Leonard Alan Lauder (born March 19, 1933) is an American billionaire, philanthropist, art collector. He and his brother, Ronald Lauder, are the sole heirs to the Estée Lauder Companies cosmetics fortune, founded by their parents, Estée Lauder and Joseph Lauder, in 1946. Having been its CEO until 1999, Lauder is the chairman emeritus of The Estée Lauder Companies Inc. During his tenure as the CEO, the company went public at The New York Stock Exchange in 1996 and acquired several major cosmetics brands, including MAC Cosmetics, Aveda, Bobbi Brown, and La Mer.

In 2013, Lauder promised his collection of Cubist art to The Metropolitan Museum of Art. The collection is valued at over $1 billion and constitutes one of the largest gifts in the museum's history.

Bloomberg Billionaires Index estimated Lauder's net worth at US$32.3 billion as of September 2021, the 44th richest person in the world.

Biography
Leonard Lauder is the elder son of Joseph and Estée Lauder and the elder brother of Ronald Lauder. His family is Jewish.

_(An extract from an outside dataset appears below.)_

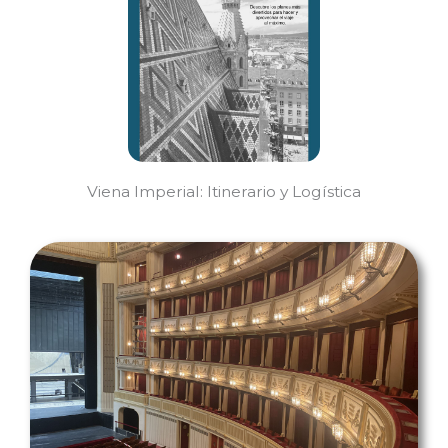
Viena Imperial: Itinerario y Logística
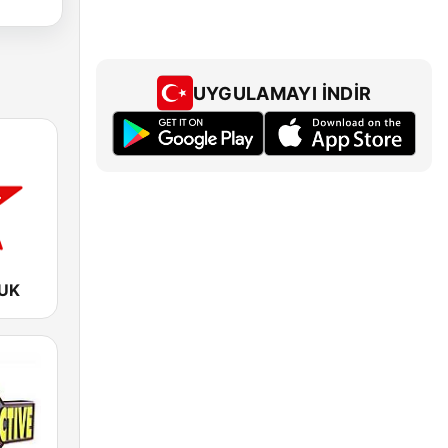
UYGULAMAYI İNDIR
 UK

He married Evelyn Hausner in July 1959. They had two sons: William, executive chairman of the Estée Lauder Companies, and Gary, managing director of Lauder Partners LLC. He is a graduate of the Wharton School of the University of Pennsylvania, and he also studied at Columbia University's Graduate School of Business before serving as a lieutenant in the U.S. Navy.

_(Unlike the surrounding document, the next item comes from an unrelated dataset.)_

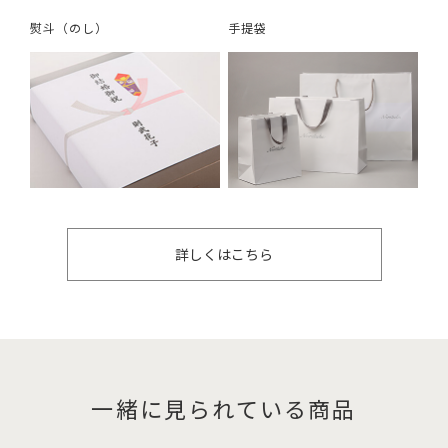
熨斗（のし）
手提袋
詳しくはこちら
一緒に見られている商品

He formally joined Estée Lauder in 1958 when he was 25. He created the company's first research and development laboratory in the mid-1990s and was responsible for the company acquiring brands like MAC, Bobbi Brown and Aveda. Under his leadership in the late 1980s, Estée Lauder opened its first store in Moscow with support from the Gosbank daughter the Moscow Narodny Bank Limited in London.

Lauder stepped down as CEO of Estée Lauder in 1999, but remains Chairman Emeritus of the company and is known around the company as "Chief Teaching Officer".

Lauder gained notoriety in 2001 for creating the Lipstick index, a since discredited economic indicator, meant to reflect a proclivity to spend money on luxury items even in the face of crisis.  For many years, he has resided on the Upper East Side in Manhattan. On January 1, 2015, Lauder married photographer Judy Ellis Glickman.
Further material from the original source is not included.